My mother buried so many animals up in our tangled woods, on the bank by our pond, out in the grassy area past the sheds... After she herself died, I would see the shadow of her sometimes heading up the fern-lined bank with that old shovel in her hand.  She wasn't smiling, but there was a peacefulness about her.  This was her place.

In life, she never understood why so many animals came to her to share those moments of Death.  It broke her heart.  Nonetheless, she bore witness.  She was a steward to them, cradling them, talking to them, offering Love.

I didn't understand either.  Not until now.  Not until she too had passed on...
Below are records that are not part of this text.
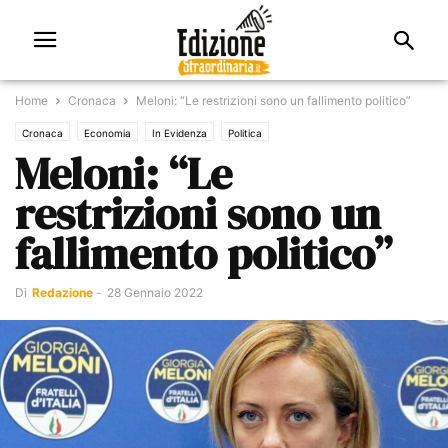
Home
Cronaca
Meloni: “Le restrizioni sono un fallimento politico”
Cronaca
Economia
In Evidenza
Politica
Meloni: “Le
restrizioni sono un
fallimento politico”
Di
Redazione
-
28 Gennaio 2022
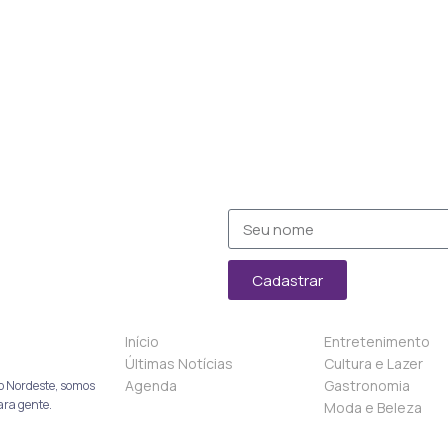
Cadastrar
Início
Entretenimento
Últimas Notícias
Cultura e Lazer
Agenda
Gastronomia
o Nordeste, somos
ara gente.
Moda e Beleza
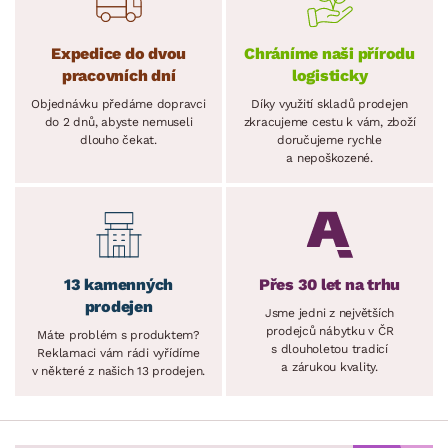
Expedice do dvou
Chráníme naši přírodu
pracovních dní
logisticky
Objednávku předáme dopravci
Díky využití skladů prodejen
do 2 dnů, abyste nemuseli
zkracujeme cestu k vám, zboží
dlouho čekat.
doručujeme rychle
a nepoškozené.
13 kamenných
Přes 30 let na trhu
prodejen
Jsme jedni z největších
prodejců nábytku v ČR
Máte problém s produktem?
s dlouholetou tradicí
Reklamaci vám rádi vyřídíme
a zárukou kvality.
v některé z našich 13 prodejen.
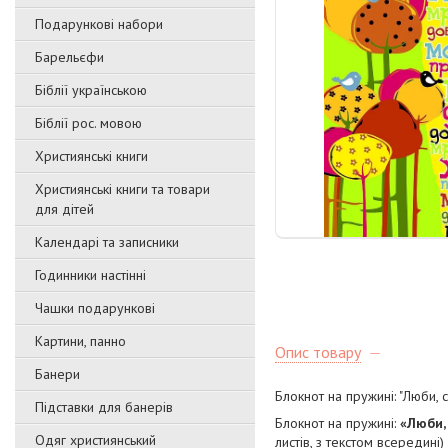
Подарункові набори
Барельєфи
Біблії українською
Біблії рос. мовою
Християнські книги
Християнські книги та товари
для дітей
Календарі та записники
Годинники настінні
Чашки подарункові
Картини, панно
Опис товару
Банери
Блокнот на пружині: "Люби, 
Підставки для банерів
Блокнот на пружині:
«Люби, 
Одяг християнський
листів, з текстом всередині)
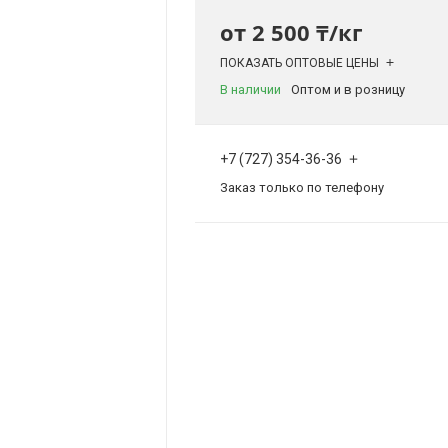
от
2 500 ₸/кг
ПОКАЗАТЬ ОПТОВЫЕ ЦЕНЫ
В наличии
Оптом и в розницу
+7 (727) 354-36-36
Заказ только по телефону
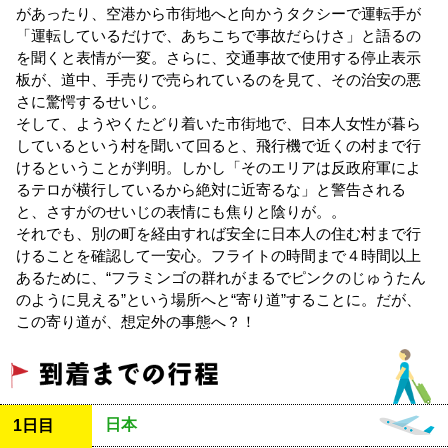
があったり、空港から市街地へと向かうタクシーで運転手が
「運転しているだけで、あちこちで事故だらけさ」と語るの
を聞くと表情が一変。さらに、交通事故で使用する停止表示
板が、道中、手売りで売られているのを見て、その治安の悪
さに驚愕するせいじ。
そして、ようやくたどり着いた市街地で、日本人女性が暮ら
しているという村を聞いて回ると、飛行機で近くの村まで行
けるということが判明。しかし「そのエリアは反政府軍によ
るテロが横行しているから絶対に近寄るな」と警告される
と、さすがのせいじの表情にも焦りと陰りが。。
それでも、別の町を経由すれば安全に日本人の住む村まで行
けることを確認して一安心。フライトの時間まで４時間以上
あるために、“フラミンゴの群れがまるでピンクのじゅうたん
のように見える”という場所へと“寄り道”することに。だが、
この寄り道が、想定外の事態へ？！
日本
1日目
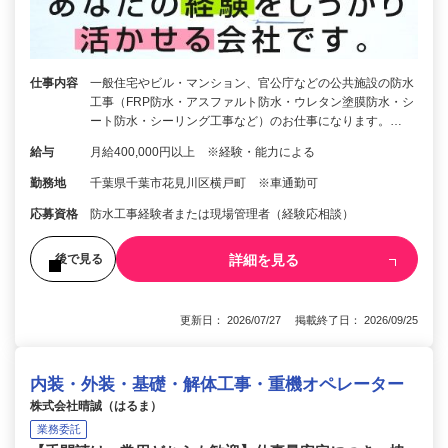
仕事内容
一般住宅やビル・マンション、官公庁などの公共施設の防水
工事（FRP防水・アスファルト防水・ウレタン塗膜防水・シ
ート防水・シーリング工事など）のお仕事になります。…
給与
月給400,000円以上 ※経験・能力による
勤務地
千葉県千葉市花見川区横戸町 ※車通勤可
応募資格
防水工事経験者または現場管理者（経験応相談）
詳細を見る
後で見る
更新日： 2026/07/27 掲載終了日： 2026/09/25
内装・外装・基礎・解体工事・重機オペレーター
株式会社晴誠（はるま）
業務委託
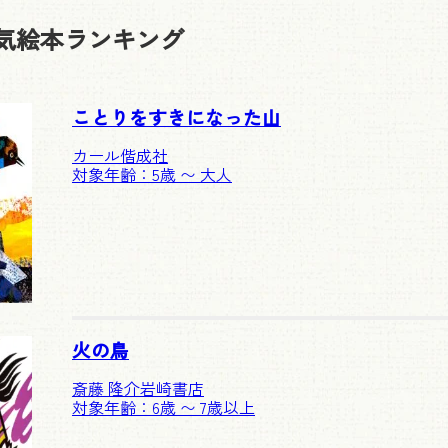
気絵本ランキング
ことりをすきになった山
カール
偕成社
対象年齢：5歳 〜 大人
火の鳥
斎藤 隆介
岩崎書店
対象年齢：6歳 〜 7歳以上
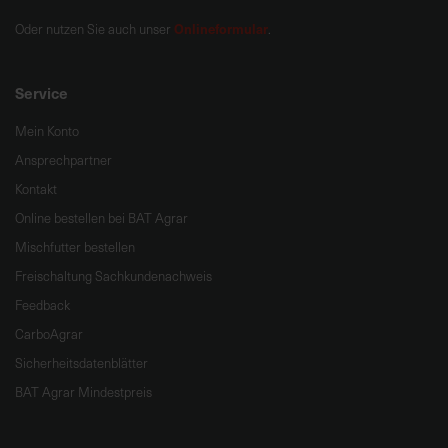
Onlineformular
Oder nutzen Sie auch unser
.
Service
Mein Konto
Ansprechpartner
Kontakt
Online bestellen bei BAT Agrar
Mischfutter bestellen
Freischaltung Sachkundenachweis
Feedback
CarboAgrar
Sicherheitsdatenblätter
BAT Agrar Mindestpreis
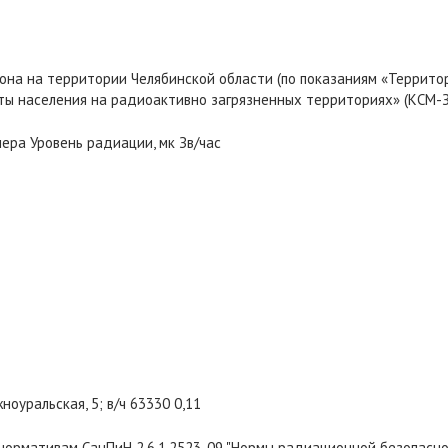
фона на территории Челябинской области (по показаниям «Террит
ы населения на радиоактивно загрязненных территориях» (КСМ-ЗН
ера Уровень радиации, мк Зв/час
жноуральская, 5; в/ч 63330 0,11
 нормативам СанПиН 2.6.1.2523-09 "Нормы радиационной безопасн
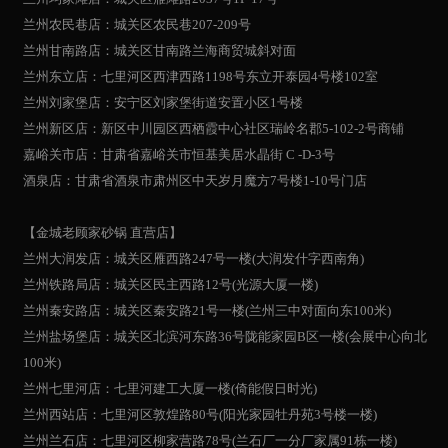
兰州农民巷店：城关区农民巷207-209号
兰州甘南路店：城关区甘南路兰海商贸城斜对面
兰州东立店：七里河区西津西路1198号东立开泰园4号楼102室
兰州刘家堡店：安宁区刘家堡街道安置小区1号楼
兰州新区店：新区中川园区西栖霞中心社区瑞岭名郡5-102-2号商铺
嘉峪关市店：甘肃省嘉峪关市恒基美居水晶街 C -D-3号
酒泉店：甘肃省酒泉市肃州区中天岁月魔方7号楼1-10号门店
【金城老顾家砂锅 直营店】
兰州大润发店：城关区雁西路247号一楼(大润发什字西南角)
兰州铁路局店：城关区民主西路12号(光源大厦一楼)
兰州秦安路店：城关区秦安路21号一楼(兰州三中对面向东100米)
兰州盐场堡店：城关区北滨河东路36号陇能家园B区一楼(会展中心向北
100米)
兰州七里河店：七里河建工大厦一楼(倚能假日时光)
兰州西站店：七里河区敦煌路80号(阳光家园牡丹苑3号楼一楼)
兰州兰石店：七里河区柳家营路78号(兰石厂一分厂家属91栋一楼)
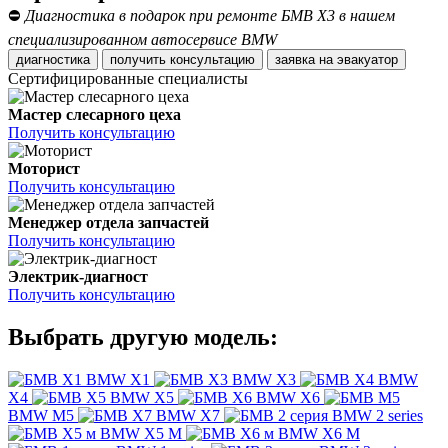
⛔
Диагностика в подарок при ремонте БМВ Х3 в нашем
специализированном автосервисе BMW
диагностика
получить консультацию
заявка на эвакуатор
Сертифицированные специалисты
Мастер слесарного цеха
Получить консультацию
Моторист
Получить консультацию
Менеджер отдела запчастей
Получить консультацию
Электрик-диагност
Получить консультацию
Выбрать другую модель:
BMW X1
BMW X3
BMW
X4
BMW X5
BMW X6
BMW M5
BMW X7
BMW 2 series
BMW X5 M
BMW X6 M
Each one -each mouse, raccoon, opossum, hummingbird, pigeon, chicken, rabbit, grouse, squirrel, fox, duck, chicken, dog or cat - had been the closing of a chapter, nothing other.  A sacred transition.  To our human heart, jarring.  But perhaps not so in other realms.

Today, I am a little sobered to think that it continues to be some part of my mother's work to carry a shovel, and lay to rest those quiet souls who have ventured on.  But I'm guessing it is a sacred purpose, and some part of her spirit will ever companion others at such important moments, now and forever eternal.

Others who I've known do not come by their sacred purpose easily.  Some do not even recognize the need within themselves to identify it.  In this realization, I find comfort about the work of my mother.  In this realization, I too find a new peacefulness.

Her friend, Mason, I heard once tried to explain it to her, after a terrible moment in time when three baby bunnies died in her keep:  "A thought comes to me," he told her, "may I share it?  ...That care you give, to the animals, it may sound harsh but it doesn't matter whether they reach maturity or not while in your keep.  It doesn't matter whether or not they pass on.  What matters is that you are building bridges, between humans and animals... bridges that have for a long time been forgotten or broken down, or overlooked.  You are rebuilding them.  The love you offer those animals, in the times that you share with them, that is truly all that matters.  That is the essence that transcends, lives on, creates the building blocks of those bridges that are taking us, as humans, to a new place of connection with all of them, the animals.  It's like you are returning us to who we are.  And it is the love that is the bridge, nothing more, nothing less.  It is simply the love.  You are a healer and a messenger, and God blesses what you do."

Love.  During those altering, sometimes fearful, moments, it may be all we can offer.  And my mother knew that.  Perhaps so many animals died while with her, because it was then their place to take that Love to the next realm; to carry it forward and send the message on.

Toting her shovel, on those difficult days, my mother may not have ever smiled.  But I can do so now, on her behalf.  Peace to you too, Mom.  Peace to you, too.